You should use memoryview to avoid creating sub-strings as [:] will then return a "view" instead of a copy, BUT you must use Python 3.3 or higher (before that, they are not hashable).

Also, a Counter will simplify your code.

from collections import Counter

genome = memoryview("abcdefghijkrhirejtvejtijvioecjtiovjitrejabababcd".encode('ascii'))
genomeLength = len(genome)

minlen, maxlen = 2, 22

def fragments():
    for start in range (0, genomeLength-minlen):
        for finish in range (start+minlen, start+maxlen):
            if finish <= genomeLength:
                yield genome[start:finish]

count = Counter(fragments())
for (mv, n) in count.most_common(3):
    print(n, mv.tobytes())

produces:

4 b'ab'
3 b'jt'
3 b'ej'

A 1,000,000 byte random array takes 45s on my laptop, but 2,000,000 causes swapping (over 8GB memory use). However, since your fragment size is small, you can easily break the problem up into million-long sub-sequences and then combine results at the end (just be careful about overlaps). That would give a total running time for a 200MB array of ~3 hours, with luck.

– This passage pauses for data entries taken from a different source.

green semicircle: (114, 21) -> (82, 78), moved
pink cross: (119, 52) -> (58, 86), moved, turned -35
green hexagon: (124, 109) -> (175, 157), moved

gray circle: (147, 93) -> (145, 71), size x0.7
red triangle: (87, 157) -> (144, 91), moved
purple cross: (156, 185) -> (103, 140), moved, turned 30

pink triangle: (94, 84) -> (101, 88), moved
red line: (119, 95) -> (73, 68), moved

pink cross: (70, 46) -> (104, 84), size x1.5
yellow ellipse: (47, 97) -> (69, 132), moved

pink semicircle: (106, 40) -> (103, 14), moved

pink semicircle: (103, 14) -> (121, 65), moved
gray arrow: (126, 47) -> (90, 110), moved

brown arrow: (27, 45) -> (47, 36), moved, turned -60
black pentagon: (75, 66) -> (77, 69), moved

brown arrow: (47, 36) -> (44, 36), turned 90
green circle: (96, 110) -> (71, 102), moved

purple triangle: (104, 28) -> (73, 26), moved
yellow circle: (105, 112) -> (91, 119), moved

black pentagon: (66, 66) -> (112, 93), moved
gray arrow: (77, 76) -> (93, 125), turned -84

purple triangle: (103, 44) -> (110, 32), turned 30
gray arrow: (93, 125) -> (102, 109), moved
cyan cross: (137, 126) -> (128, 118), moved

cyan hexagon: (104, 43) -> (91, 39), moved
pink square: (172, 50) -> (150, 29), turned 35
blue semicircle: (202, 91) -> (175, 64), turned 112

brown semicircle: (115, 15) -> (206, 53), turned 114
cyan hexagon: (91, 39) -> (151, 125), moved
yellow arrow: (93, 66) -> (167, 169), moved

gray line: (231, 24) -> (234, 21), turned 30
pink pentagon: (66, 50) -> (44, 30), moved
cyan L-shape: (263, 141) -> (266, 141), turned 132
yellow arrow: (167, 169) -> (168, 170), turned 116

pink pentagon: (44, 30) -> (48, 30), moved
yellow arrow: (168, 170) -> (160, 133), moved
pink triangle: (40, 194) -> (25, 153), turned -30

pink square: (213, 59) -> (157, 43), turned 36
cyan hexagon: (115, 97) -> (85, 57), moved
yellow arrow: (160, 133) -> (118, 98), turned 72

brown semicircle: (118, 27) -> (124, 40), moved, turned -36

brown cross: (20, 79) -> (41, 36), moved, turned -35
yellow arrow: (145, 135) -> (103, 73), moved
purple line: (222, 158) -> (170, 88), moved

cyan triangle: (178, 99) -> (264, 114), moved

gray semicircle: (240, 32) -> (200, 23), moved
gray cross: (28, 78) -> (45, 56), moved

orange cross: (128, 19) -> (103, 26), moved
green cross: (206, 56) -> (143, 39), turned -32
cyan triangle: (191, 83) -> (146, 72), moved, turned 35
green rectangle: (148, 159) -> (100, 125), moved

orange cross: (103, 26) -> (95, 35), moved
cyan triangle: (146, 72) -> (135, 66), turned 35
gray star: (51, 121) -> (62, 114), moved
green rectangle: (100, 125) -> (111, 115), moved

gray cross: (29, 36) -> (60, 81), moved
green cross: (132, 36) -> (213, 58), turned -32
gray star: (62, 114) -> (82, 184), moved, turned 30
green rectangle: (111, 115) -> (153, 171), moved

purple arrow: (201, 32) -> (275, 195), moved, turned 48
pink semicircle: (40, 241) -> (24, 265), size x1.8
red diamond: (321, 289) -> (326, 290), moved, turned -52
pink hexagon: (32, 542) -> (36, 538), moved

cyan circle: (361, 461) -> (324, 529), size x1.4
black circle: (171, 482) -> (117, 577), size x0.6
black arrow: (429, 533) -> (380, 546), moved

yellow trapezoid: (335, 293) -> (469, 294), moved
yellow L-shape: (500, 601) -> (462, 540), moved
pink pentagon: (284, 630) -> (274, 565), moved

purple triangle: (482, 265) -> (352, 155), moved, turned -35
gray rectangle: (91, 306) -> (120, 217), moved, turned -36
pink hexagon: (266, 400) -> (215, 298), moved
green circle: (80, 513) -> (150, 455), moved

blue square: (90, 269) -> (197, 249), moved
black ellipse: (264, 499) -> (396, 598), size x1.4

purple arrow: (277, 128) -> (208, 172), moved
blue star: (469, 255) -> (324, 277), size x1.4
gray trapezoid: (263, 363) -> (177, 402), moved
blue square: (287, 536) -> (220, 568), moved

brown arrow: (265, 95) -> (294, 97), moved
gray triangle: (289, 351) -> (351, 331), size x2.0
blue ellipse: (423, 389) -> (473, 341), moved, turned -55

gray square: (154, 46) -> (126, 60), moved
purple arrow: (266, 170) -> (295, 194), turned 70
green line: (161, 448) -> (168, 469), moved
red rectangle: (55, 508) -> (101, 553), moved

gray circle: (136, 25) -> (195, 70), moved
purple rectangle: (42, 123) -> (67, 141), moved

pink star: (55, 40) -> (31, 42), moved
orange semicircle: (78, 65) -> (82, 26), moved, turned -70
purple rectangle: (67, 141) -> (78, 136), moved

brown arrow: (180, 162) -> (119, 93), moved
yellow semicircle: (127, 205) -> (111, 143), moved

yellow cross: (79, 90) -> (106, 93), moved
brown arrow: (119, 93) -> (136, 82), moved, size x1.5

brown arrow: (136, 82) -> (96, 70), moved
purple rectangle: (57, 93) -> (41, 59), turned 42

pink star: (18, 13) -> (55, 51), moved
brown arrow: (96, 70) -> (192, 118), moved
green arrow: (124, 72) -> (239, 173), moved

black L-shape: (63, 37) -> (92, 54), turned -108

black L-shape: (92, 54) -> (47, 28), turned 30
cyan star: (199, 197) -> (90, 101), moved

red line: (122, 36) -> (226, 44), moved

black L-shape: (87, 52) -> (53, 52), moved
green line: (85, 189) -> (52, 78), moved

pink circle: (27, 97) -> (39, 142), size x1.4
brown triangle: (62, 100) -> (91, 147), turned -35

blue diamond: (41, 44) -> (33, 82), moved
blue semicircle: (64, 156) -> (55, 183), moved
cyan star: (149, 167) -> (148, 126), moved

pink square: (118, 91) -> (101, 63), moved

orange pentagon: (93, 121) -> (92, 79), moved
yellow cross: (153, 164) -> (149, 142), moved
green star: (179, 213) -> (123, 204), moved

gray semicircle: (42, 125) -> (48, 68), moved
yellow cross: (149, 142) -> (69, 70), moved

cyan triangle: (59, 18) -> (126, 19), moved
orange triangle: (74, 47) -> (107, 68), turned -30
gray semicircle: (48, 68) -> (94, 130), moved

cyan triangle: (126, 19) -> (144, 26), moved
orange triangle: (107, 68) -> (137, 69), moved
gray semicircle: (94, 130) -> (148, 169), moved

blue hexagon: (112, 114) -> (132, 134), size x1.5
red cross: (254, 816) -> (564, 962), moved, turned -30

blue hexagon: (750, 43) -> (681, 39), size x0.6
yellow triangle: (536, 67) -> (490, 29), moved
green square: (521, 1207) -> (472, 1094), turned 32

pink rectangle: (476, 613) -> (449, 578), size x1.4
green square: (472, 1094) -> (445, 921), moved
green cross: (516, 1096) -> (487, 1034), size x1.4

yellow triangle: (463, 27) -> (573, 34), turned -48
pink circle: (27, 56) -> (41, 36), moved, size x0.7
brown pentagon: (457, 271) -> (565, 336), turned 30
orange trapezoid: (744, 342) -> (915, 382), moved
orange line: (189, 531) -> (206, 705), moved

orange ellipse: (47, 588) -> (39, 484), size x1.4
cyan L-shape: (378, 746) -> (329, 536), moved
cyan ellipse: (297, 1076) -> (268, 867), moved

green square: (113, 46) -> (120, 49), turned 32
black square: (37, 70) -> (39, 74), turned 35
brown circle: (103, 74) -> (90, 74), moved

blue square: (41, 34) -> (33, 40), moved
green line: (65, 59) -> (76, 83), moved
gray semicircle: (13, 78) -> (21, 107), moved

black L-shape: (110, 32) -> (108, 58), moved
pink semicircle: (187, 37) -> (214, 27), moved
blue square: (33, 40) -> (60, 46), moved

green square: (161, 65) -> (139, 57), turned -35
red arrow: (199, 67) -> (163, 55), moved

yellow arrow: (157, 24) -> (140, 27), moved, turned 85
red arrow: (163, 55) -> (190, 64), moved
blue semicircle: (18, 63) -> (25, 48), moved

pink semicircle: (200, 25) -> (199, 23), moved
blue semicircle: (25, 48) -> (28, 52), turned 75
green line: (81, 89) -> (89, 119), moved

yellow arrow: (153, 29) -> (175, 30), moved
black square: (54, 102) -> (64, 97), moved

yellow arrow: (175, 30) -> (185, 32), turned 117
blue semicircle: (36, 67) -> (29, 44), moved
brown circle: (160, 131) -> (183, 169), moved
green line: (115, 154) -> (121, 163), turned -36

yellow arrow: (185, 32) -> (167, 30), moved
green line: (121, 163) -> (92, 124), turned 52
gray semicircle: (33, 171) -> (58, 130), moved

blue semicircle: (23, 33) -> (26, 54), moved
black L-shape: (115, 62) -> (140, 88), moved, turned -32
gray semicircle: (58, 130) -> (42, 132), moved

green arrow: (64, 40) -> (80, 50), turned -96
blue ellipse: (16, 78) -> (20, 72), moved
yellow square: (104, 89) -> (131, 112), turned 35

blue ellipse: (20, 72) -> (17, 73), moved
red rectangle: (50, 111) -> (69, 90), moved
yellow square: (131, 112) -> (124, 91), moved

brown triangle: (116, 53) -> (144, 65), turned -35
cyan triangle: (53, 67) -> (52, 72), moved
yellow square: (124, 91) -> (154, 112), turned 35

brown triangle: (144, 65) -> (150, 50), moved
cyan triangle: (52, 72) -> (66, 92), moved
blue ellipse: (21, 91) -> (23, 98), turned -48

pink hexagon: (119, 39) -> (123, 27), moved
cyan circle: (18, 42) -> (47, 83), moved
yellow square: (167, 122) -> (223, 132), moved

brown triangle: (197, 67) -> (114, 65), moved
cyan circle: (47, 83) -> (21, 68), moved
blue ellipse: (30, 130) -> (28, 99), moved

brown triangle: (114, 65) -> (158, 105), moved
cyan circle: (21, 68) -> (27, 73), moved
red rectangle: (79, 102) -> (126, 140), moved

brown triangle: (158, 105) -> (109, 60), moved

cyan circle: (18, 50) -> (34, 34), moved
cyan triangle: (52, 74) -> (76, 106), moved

PS To be clear, by "combine results at the end" I assume that you only need to save the most popular for each 1M sub-sequence, by, for example, writing them to a file. You cannot keep the counter in memory - that is what is using the 8GB. That's fine if you have fragments that occur many thousands of times, but obviously won't work for smaller numbers (you might see a fragment just once in each of the 200 1M sub-sequences, and so never save it, for example). In other words, results will be lower bounds that are incomplete, particularly at lower frequencies (values are complete only if a fragment is found and recorded in every sub-sequence). If you need an exact result, this is not suitable.